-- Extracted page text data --
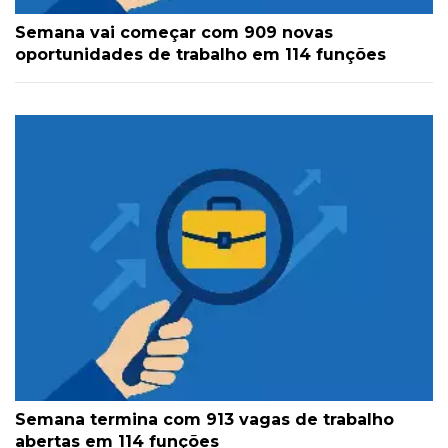
Semana vai começar com 909 novas
oportunidades de trabalho em 114 funções
Semana termina com 913 vagas de trabalho
abertas em 114 funções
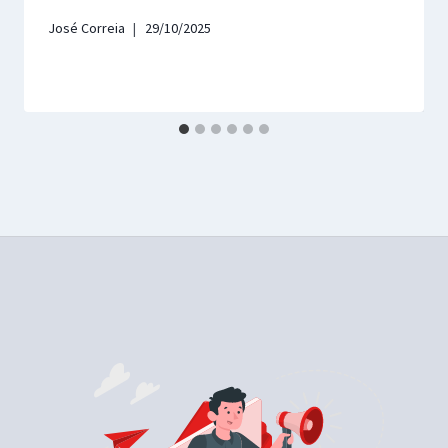
José Correia
29/10/2025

-- TASK PROMPT --
Your response must restate every record above exactly, with each picture omitted.

-- WRITTEN RESPONSE --
Semana vai começar com 909 novas
oportunidades de trabalho em 114 funções
Semana termina com 913 vagas de trabalho
abertas em 114 funções
José Correia
29/10/2025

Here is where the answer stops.